SECTION 1.  GENERAL PURPOSE OF PLAN; DEFINITIONS.

                 The name of this plan is the You Bet!, Inc. 1995 Stock Option
Plan for Non-Employee Directors (the "Plan").  The purpose of the Plan is to
enable You Bet!, Inc. (the "Company") to compensate non-employee members of the
Board of Directors of the Company and to provide incentives to such members,
which incentives are linked directly to increases in stockholder value and will
therefore inure to the benefit of all stockholders of the Company.

                 For purposes of the Plan, the following terms shall be defined
as set forth below:

                 (a)  "Board" means the Board of Directors of the Company.

                 (b)  "Code" means the Internal Revenue Code of 1986, as
amended from time to time, or any successor thereto.

                 (c)  "Committee" means the Non-Employee Directors Stock Option
Plan Committee of the Board, or any other committee the Board may subsequently
appoint to administer the Plan.  The Committee shall be composed entirely of
directors who meet the qualifications referred to in Section 2 of the Plan.  If
at any time no Committee shall be in office, then the functions of the
committee specified in the Plan shall be exercised by the Board.

                 (d)  "Company" means You Bet!, Inc., a corporation organized
under the laws of the State of Delaware, (or any successor corporation).

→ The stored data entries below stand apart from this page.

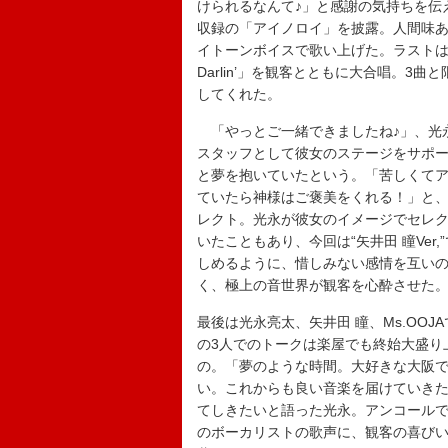
けられるなんて♪」と感謝の気持ちを伝
収録の「アイノロイ」を披露。人間味
イトーンボイスで歌い上げた。ラストは「
Darlin’」を観客とともに大合唱。3
してくれた。
「やっとご一緒できましたね♪」、光永
スタッフとして彼女のステージをサポ
と夢を抱いていたという。「苦しくて
ていたら神様はご褒美をくれる！」と、念願のコ
レクト。光永が彼女のイメージでセレ
いたこともあり、今回は“矢井田 瞳Ve
しめるように、惜しみない感情を互い
く、極上の音世界が観客を心酔させた
最後は光永亮太、矢井田 瞳、Ms.OO
の3人でのトークは楽屋でも終始大盛り
の。「夢のような時間。大好きな大阪で
い。これからも良い音楽を届けていきた
てしきたいと語った光永。アンコールで
のボーカリストの歌声に、観客の喜び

                 (e)  "Fair Market Value" with respect to the Common Stock as
of any date shall mean (i) in the event the Common Stock is listed on a
national securities exchange, the closing price as reported for composite
transactions on that date, or, if no sales occurred on that date, then the
closing price on the next preceding date on which such sales of Common Stock
occurred; (ii) in the event the Common Stock is not listed on a national
securities exchange, the mean between the high bid and low asked prices
reported for shares of Common Stock traded over-the-counter on that date, or,
if no bid and asked prices were reported on that date, then the mean between
the high bid and low asked prices on the next preceding date on which such
prices were reported; or (iii) in the event there are no over-the-counter
prices for the Common Stock and it is not listed on a national securities
exchange, the fair market value as determined by the Committee in its
discretion.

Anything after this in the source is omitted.